Exactly as written, transcribe the lines that run from the one containing "신입생 및 신규 임용 연구원 안전환경교육(신규교육) 실시 안내" to the end of the records below.

---- Extracted data

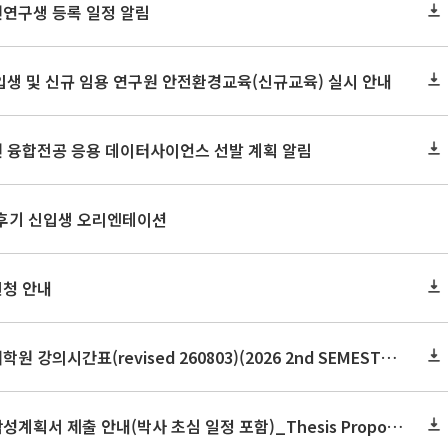
원연구생 등록 일정 알림
신입생 및 신규 임용 연구원 안전환경교육(신규교육) 실시 안내
원 융합전공 응용 데이터사이언스 선발 계획 알림
 후기 신입생 오리엔테이션
신청 안내
2026학년도 2학기 보건대학원 강의시간표(revised 260803)(2026 2nd SEMESTER SNU GSPH TIMETABLE)
2026학년도 2학기 논문작성계획서 제출 안내(박사 초심 일정 포함)_Thesis Proposal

--------

== Task solution ==
신입생 및 신규 임용 연구원 안전환경교육(신규교육) 실시 안내
원 융합전공 응용 데이터사이언스 선발 계획 알림
 후기 신입생 오리엔테이션
신청 안내
2026학년도 2학기 보건대학원 강의시간표(revised 260803)(2026 2nd SEMESTER SNU GSPH TIMETABLE)
2026학년도 2학기 논문작성계획서 제출 안내(박사 초심 일정 포함)_Thesis Proposal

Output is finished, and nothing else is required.